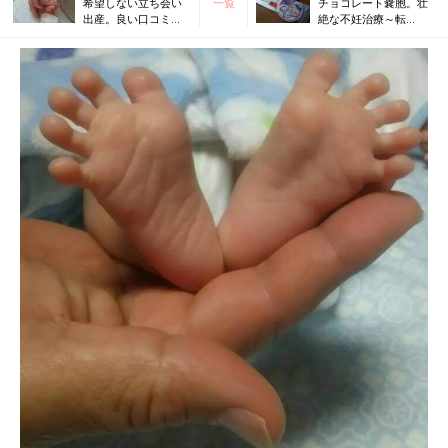
希望しない立ち会い
一覧
チョコレート嚢胞。壮
出産。良い口コミで
絶な不妊治療～転
覚悟を決めた結果…
院！ 新たな病院で大
きな転機が…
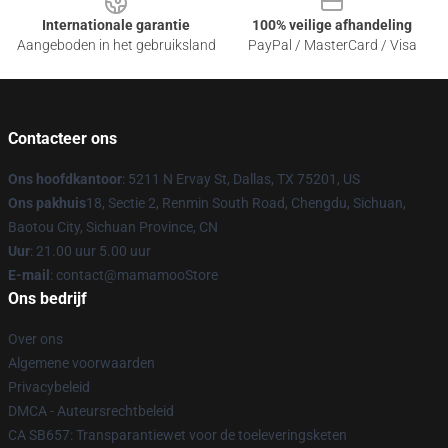
Internationale garantie
100% veilige afhandeling
Aangeboden in het gebruiksland
PayPal / MasterCard / Visa
Contacteer ons
Ons hoofdkantoor
: 5211 N Ervay St, Dallas, TX 75201, US
Ons pakhuis
18, Sectie 2, Renmin South Road, Chengdu, Sichuan,
Baotou City, Sichuan Province, CN
Uur
: 21.00 uur 5.00 uur
E-mail
: contact@mamamooStore
Ons bedrijf
Over ons
Algemene voorwaarden
Privacybeleid
DMCA - Auteursrechtbeleid
CA SB657: Transparantiewet voor de toeleveringsketen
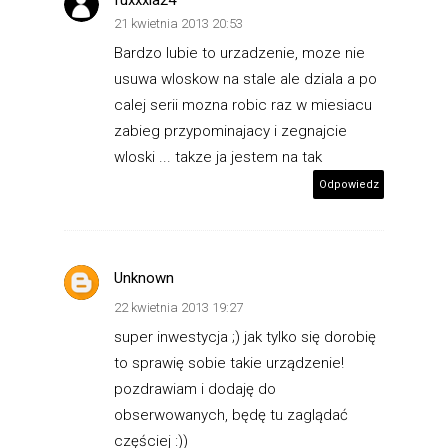
fuxxxia24
21 kwietnia 2013 20:53
Bardzo lubie to urzadzenie, moze nie
usuwa wloskow na stale ale dziala a po
calej serii mozna robic raz w miesiacu
zabieg przypominajacy i zegnajcie
wloski ... takze ja jestem na tak
Odpowiedz
Unknown
22 kwietnia 2013 19:27
super inwestycja ;) jak tylko się dorobię
to sprawię sobie takie urządzenie!
pozdrawiam i dodaję do
obserwowanych, będę tu zaglądać
częściej :))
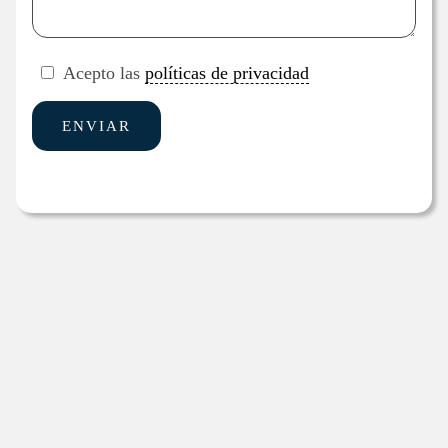
Acepto las
políticas de privacidad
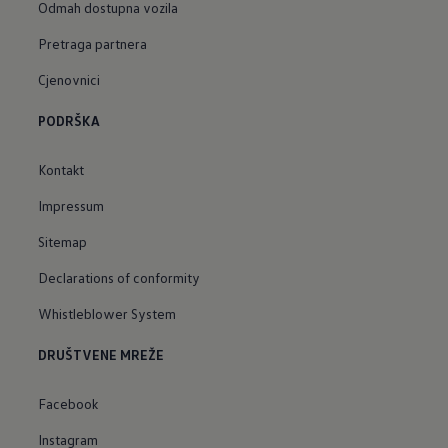
Odmah dostupna vozila
Pretraga partnera
Cjenovnici
PODRŠKA
Kontakt
Impressum
Sitemap
Declarations of conformity
Whistleblower System
DRUŠTVENE MREŽE
Facebook
Instagram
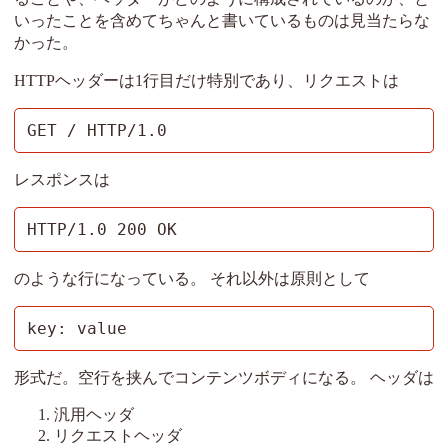
いったことを含めてちゃんと書いているものは見当たらな
かった。
HTTPヘッダーは1行目だけ特別であり、リクエストは
GET / HTTP/1.0
レスポンスは
HTTP/1.0 200 OK
のような行になっている。 それ以外は原則として
key: value
形式だ。空行を挟んでコンテンツボディになる。 ヘッダは
汎用ヘッダ
リクエストヘッダ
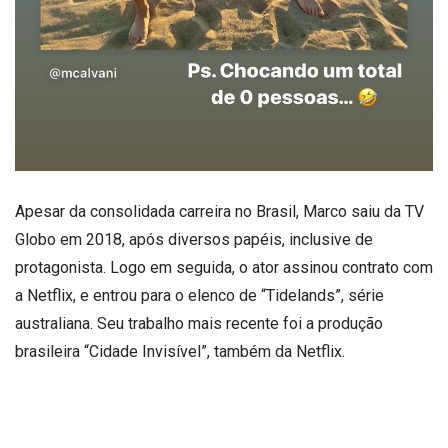
Apesar da consolidada carreira no Brasil, Marco saiu da TV
Globo em 2018, após diversos papéis, inclusive de
protagonista. Logo em seguida, o ator assinou contrato com
a Netflix, e entrou para o elenco de “Tidelands”, série
australiana. Seu trabalho mais recente foi a produção
brasileira “Cidade Invisível”, também da Netflix.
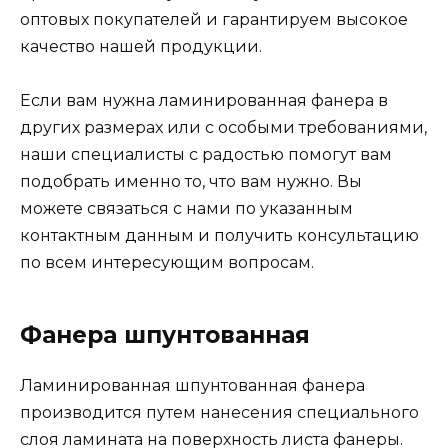
оптовых покупателей и гарантируем высокое
качество нашей продукции.
Если вам нужна ламинированная фанера в
других размерах или с особыми требованиями,
наши специалисты с радостью помогут вам
подобрать именно то, что вам нужно. Вы
можете связаться с нами по указанным
контактным данным и получить консультацию
по всем интересующим вопросам.
Фанера шпунтованная
Ламинированная шпунтованная фанера
производится путем нанесения специального
слоя ламината на поверхность листа фанеры.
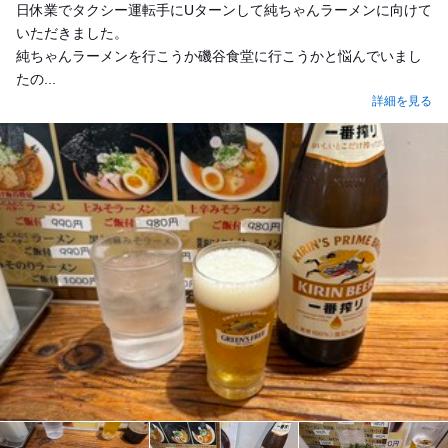
日休業でタクシー運転手にUターンして純ちゃんラーメンに向けて
いただきました。
純ちゃんラーメンを行こうか磯谷食堂に行こうかと悩んでいまし
たの...
詳細を見る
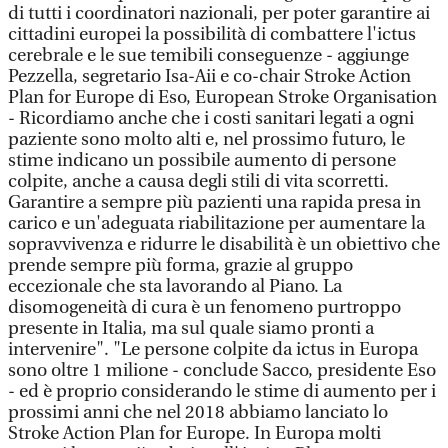
di tutti i coordinatori nazionali, per poter garantire ai
cittadini europei la possibilità di combattere l'ictus
cerebrale e le sue temibili conseguenze - aggiunge
Pezzella, segretario Isa-Aii e co-chair Stroke Action
Plan for Europe di Eso, European Stroke Organisation
- Ricordiamo anche che i costi sanitari legati a ogni
paziente sono molto alti e, nel prossimo futuro, le
stime indicano un possibile aumento di persone
colpite, anche a causa degli stili di vita scorretti.
Garantire a sempre più pazienti una rapida presa in
carico e un'adeguata riabilitazione per aumentare la
sopravvivenza e ridurre le disabilità è un obiettivo che
prende sempre più forma, grazie al gruppo
eccezionale che sta lavorando al Piano. La
disomogeneità di cura è un fenomeno purtroppo
presente in Italia, ma sul quale siamo pronti a
intervenire". "Le persone colpite da ictus in Europa
sono oltre 1 milione - conclude Sacco, presidente Eso
- ed è proprio considerando le stime di aumento per i
prossimi anni che nel 2018 abbiamo lanciato lo
Stroke Action Plan for Europe. In Europa molti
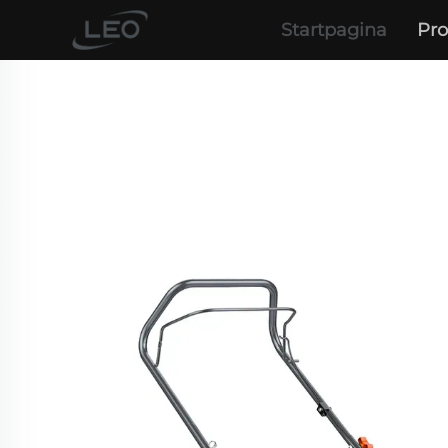
Startpagina
Pr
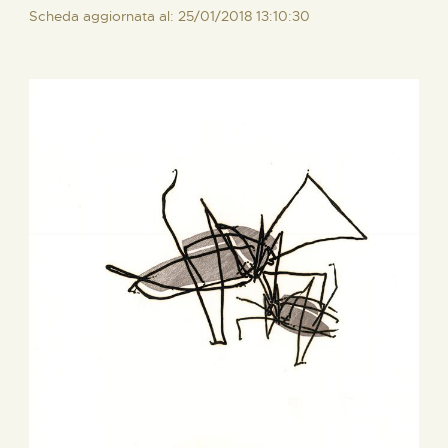
Scheda aggiornata al: 25/01/2018 13:10:30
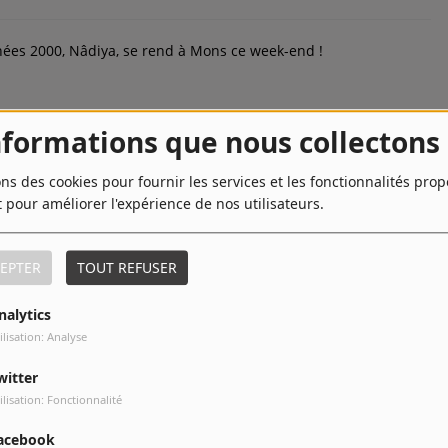
ées 2000, Nâdiya, se rend à Mons ce week-end !
nformations que nous collectons
ons des cookies pour fournir les services et les fonctionnalités pro
t pour améliorer l'expérience de nos utilisateurs.
r Fleurus.
EPTER
TOUT REFUSER
nalytics
ilisation: Analyse
witter
ilisation: Fonctionnalité
RTISANS ET PRODUCTEURS DE CHEZ NOUS REVIENT LE 28 MAI
MENT DE MARCINELLE AVEC PLUS DE 40 ARTISANS AU
acebook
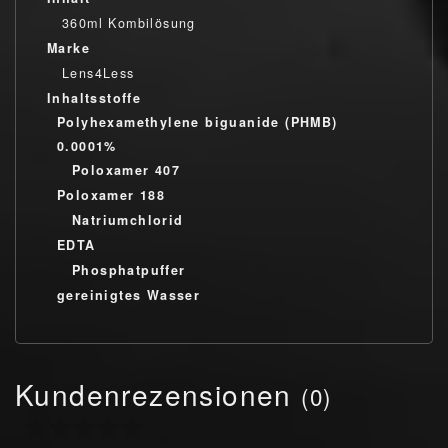
360ml Kombilösung
Marke
Lens4Less
Inhaltsstoffe
Polyhexamethylene biguanide (PHMB)
0.0001%
Poloxamer 407
Poloxamer 188
Natriumchlorid
EDTA
Phosphatpuffer
gereinigtes Wasser
Kundenrezensionen
(0)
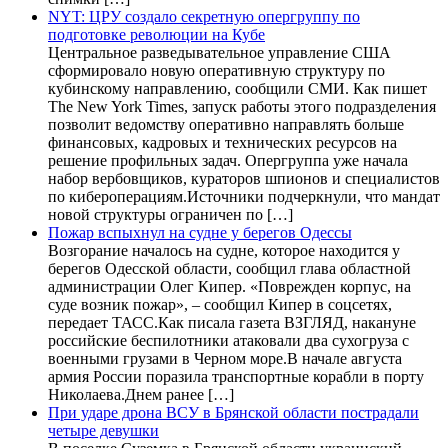
NYT: ЦРУ создало секретную опергруппу по
подготовке революции на Кубе
Центральное разведывательное управление США
сформировало новую оперативную структуру по
кубинскому направлению, сообщили СМИ. Как пишет
The New York Times, запуск работы этого подразделения
позволит ведомству оперативно направлять больше
финансовых, кадровых и технических ресурсов на
решение профильных задач. Опергруппа уже начала
набор вербовщиков, кураторов шпионов и специалистов
по кибероперациям.Источники подчеркнули, что мандат
новой структуры ограничен по […]
Пожар вспыхнул на судне у берегов Одессы
Возгорание началось на судне, которое находится у
берегов Одесской области, сообщил глава областной
администрации Олег Кипер. «Поврежден корпус, на
суде возник пожар», – сообщил Кипер в соцсетях,
передает ТАСС.Как писала газета ВЗГЛЯД, накануне
российские беспилотники атаковали два сухогруза с
военными грузами в Черном море.В начале августа
армия России поразила транспортные корабли в порту
Николаева.Днем ранее […]
При ударе дрона ВСУ в Брянской области пострадали
четыре девушки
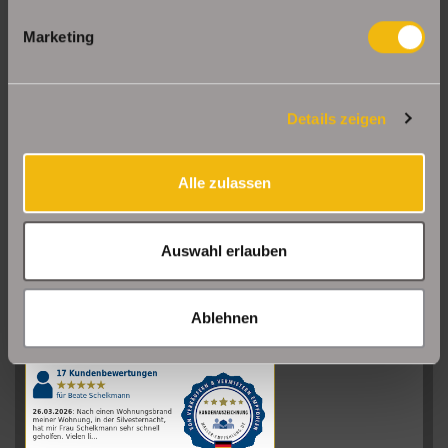
Marketing
Details zeigen
Alle zulassen
Auswahl erlauben
Sehr gut
08/2026
Ablehnen
Schelkmann
Immobilien
hat
4.61
von
5
Sternen
|
110
Schelkmann
Immobilien
Bewertungen
auf
werkenntdenBESTEN.de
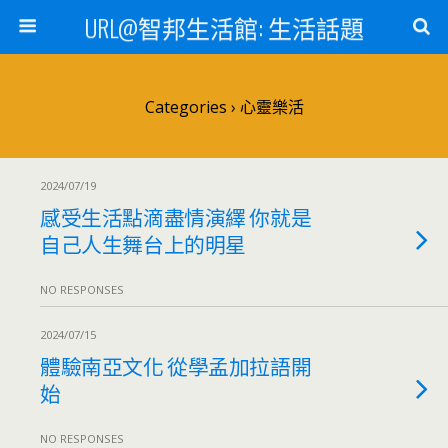
URL@智邦生活館: 生活話題
Categories ›
心靈樂活
2024/07/19
感受生活點滴盡情演繹 你就是
自己人生舞台上的明星
NO RESPONSES
2024/07/15
體驗南亞文化 從學孟加拉語開
始
NO RESPONSES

============

→ **What you will do**
Reproduce, word for word, only the lines in the records above from the line with "CA SB657: Transparantiewet" through the line with "a Netflix, e", including both ends; omit the pictures.

→ **Solution below**
CA SB657: Transparantiewet voor de toeleveringsketen
fuxxxia24
21 kwietnia 2013 20:53
Bardzo lubie to urzadzenie, moze nie
usuwa wloskow na stale ale dziala a po
calej serii mozna robic raz w miesiacu
zabieg przypominajacy i zegnajcie
wloski ... takze ja jestem na tak
Odpowiedz
Unknown
22 kwietnia 2013 19:27
super inwestycja ;) jak tylko się dorobię
to sprawię sobie takie urządzenie!
pozdrawiam i dodaję do
obserwowanych, będę tu zaglądać
częściej :))
Acepto las
políticas de privacidad
Odmah dostupna vozila
Pretraga partnera
Cjenovnici
PODRŠKA
Kontakt
Impressum
Sitemap
Declarations of conformity
Whistleblower System
DRUŠTVENE MREŽE
Facebook
Instagram
いったことを含めてちゃんと書いているものは見当たらな
かった。
HTTPヘッダーは1行目だけ特別であり、リクエストは
GET / HTTP/1.0
レスポンスは
HTTP/1.0 200 OK
のような行になっている。 それ以外は原則として
key: value
形式だ。空行を挟んでコンテンツボディになる。 ヘッダは
汎用ヘッダ
リクエストヘッダ
Apesar da consolidada carreira no Brasil, Marco saiu da TV
Globo em 2018, após diversos papéis, inclusive de
protagonista. Logo em seguida, o ator assinou contrato com
a Netflix, e entrou para o elenco de “Tidelands”, série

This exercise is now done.